--- Data supplied ---

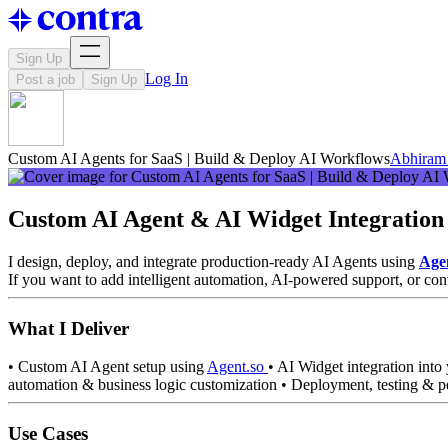
Sign Up
Log In
Post a job
Sign Up
Custom AI Agents for SaaS | Build & Deploy AI Workflows
Abhiram 
Custom AI Agent & AI Widget Integration
I design, deploy, and integrate production-ready AI Agents using
Age
If you want to add intelligent automation, AI-powered support, or con
What I Deliver
• Custom AI Agent setup using
Agent.so
• AI Widget integration int
automation & business logic customization • Deployment, testing & 
Use Cases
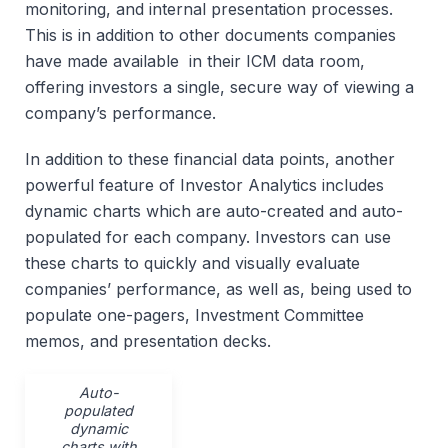
monitoring, and internal presentation processes.
This is in addition to other documents companies
have made available in their ICM data room,
offering investors a single, secure way of viewing a
company’s performance.
In addition to these financial data points, another
powerful feature of Investor Analytics includes
dynamic charts which are auto-created and auto-
populated for each company. Investors can use
these charts to quickly and visually evaluate
companies’ performance, as well as, being used to
populate one-pagers, Investment Committee
memos, and presentation decks.
Auto-
populated
dynamic
charts with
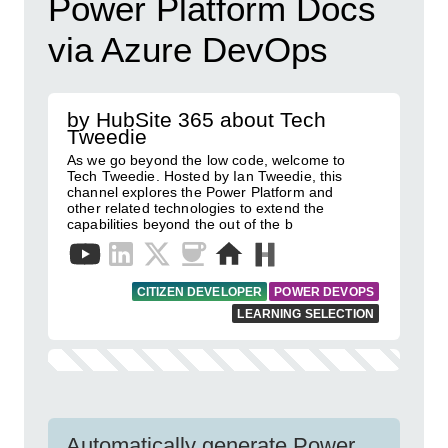
Power Platform Docs
via Azure DevOps
by HubSite 365 about Tech
Tweedie
As we go beyond the low code, welcome to
Tech Tweedie. Hosted by Ian Tweedie, this
channel explores the Power Platform and
other related technologies to extend the
capabilities beyond the out of the b
CITIZEN DEVELOPER
POWER DEVOPS
LEARNING SELECTION
Automatically generate Power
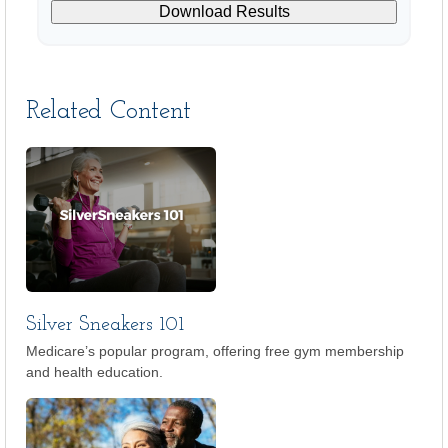
Download Results
Related Content
Silver Sneakers 101
Medicare’s popular program, offering free gym membership
and health education.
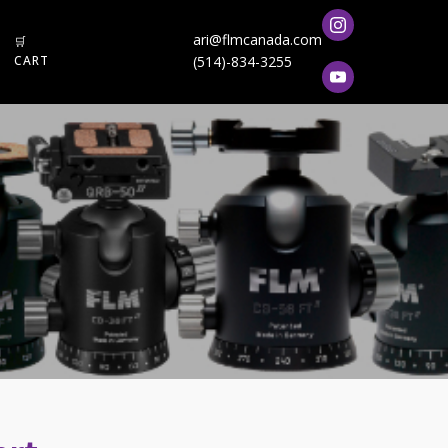
ari@flmcanada.com
🛒
CART
(514)-834-3255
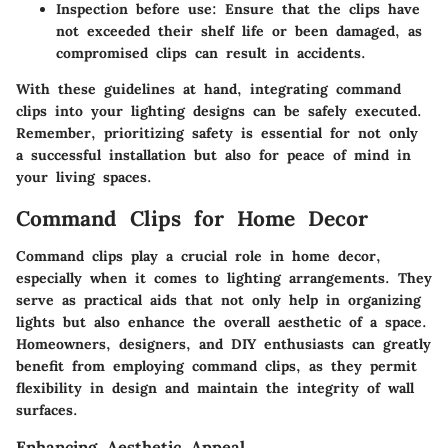
Inspection before use
: Ensure that the clips have
not exceeded their shelf life or been damaged, as
compromised clips can result in accidents.
With these guidelines at hand, integrating command
clips into your lighting designs can be safely executed.
Remember, prioritizing safety is essential for not only
a successful installation but also for peace of mind in
your living spaces.
Command Clips for Home Decor
Command clips play a crucial role in home decor,
especially when it comes to lighting arrangements. They
serve as practical aids that not only help in organizing
lights but also enhance the overall aesthetic of a space.
Homeowners, designers, and DIY enthusiasts can greatly
benefit from employing command clips, as they permit
flexibility in design and maintain the integrity of wall
surfaces.
Enhancing Aesthetic Appeal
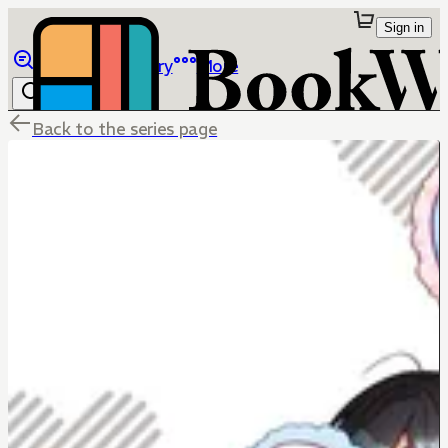
Sign in
Browse
Library
More
Back to the series page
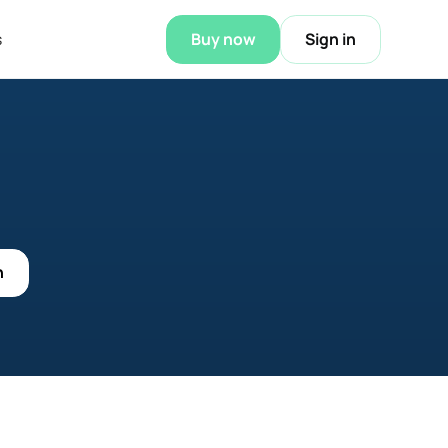
s
Buy now
Sign in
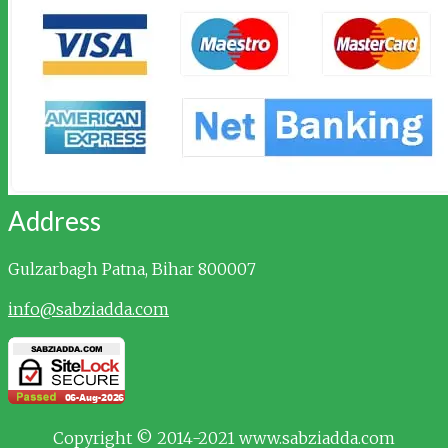
Address
Gulzarbagh
Patna, Bihar 800007
info@sabziadda.com
Copyright © 2014-2021 www.sabziadda.com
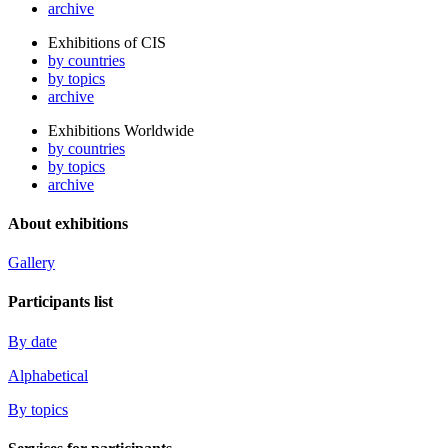
archive
Exhibitions of CIS
by countries
by topics
archive
Exhibitions Worldwide
by countries
by topics
archive
About exhibitions
Gallery
Participants list
By date
Alphabetical
By topics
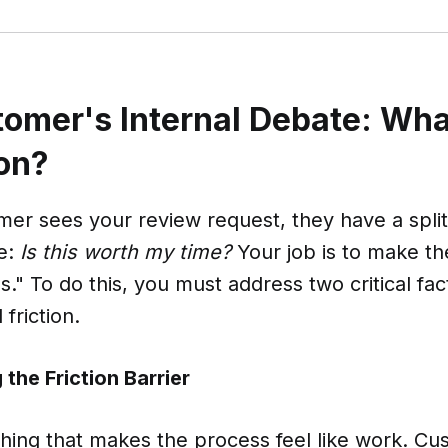
omer's Internal Debate: Wh
on?
er sees your review request, they have a spli
te:
Is this worth my time?
Your job is to make t
." To do this, you must address two critical fac
friction.
the Friction Barrier
ything that makes the process feel like work. C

---

The problem: Pictures are not part of the answer. Restate word for word the lines from the one with "not exceeded their" through the last line of the records.

Exercise response:
not exceeded their shelf life or been damaged, as
compromised clips can result in accidents.
With these guidelines at hand, integrating command
clips into your lighting designs can be safely executed.
Remember, prioritizing safety is essential for not only
a successful installation but also for peace of mind in
your living spaces.
Command Clips for Home Decor
Command clips play a crucial role in home decor,
especially when it comes to lighting arrangements. They
serve as practical aids that not only help in organizing
lights but also enhance the overall aesthetic of a space.
Homeowners, designers, and DIY enthusiasts can greatly
benefit from employing command clips, as they permit
flexibility in design and maintain the integrity of wall
surfaces.
Enhancing Aesthetic Appeal
Sign in
Browse
Library
More
Back to the series page
s
Buy now
Sign in
Address
Gulzarbagh
Patna, Bihar 800007
info@sabziadda.com
Copyright © 2014-2021 www.sabziadda.com
archive
Exhibitions of CIS
by countries
by topics
archive
Exhibitions Worldwide
by countries
by topics
archive
About exhibitions
Gallery
Participants list
By date
Alphabetical
By topics
omer's Internal Debate: Wh
on?
er sees your review request, they have a spli
te:
Is this worth my time?
Your job is to make t
." To do this, you must address two critical fac
friction.
the Friction Barrier
ything that makes the process feel like work. C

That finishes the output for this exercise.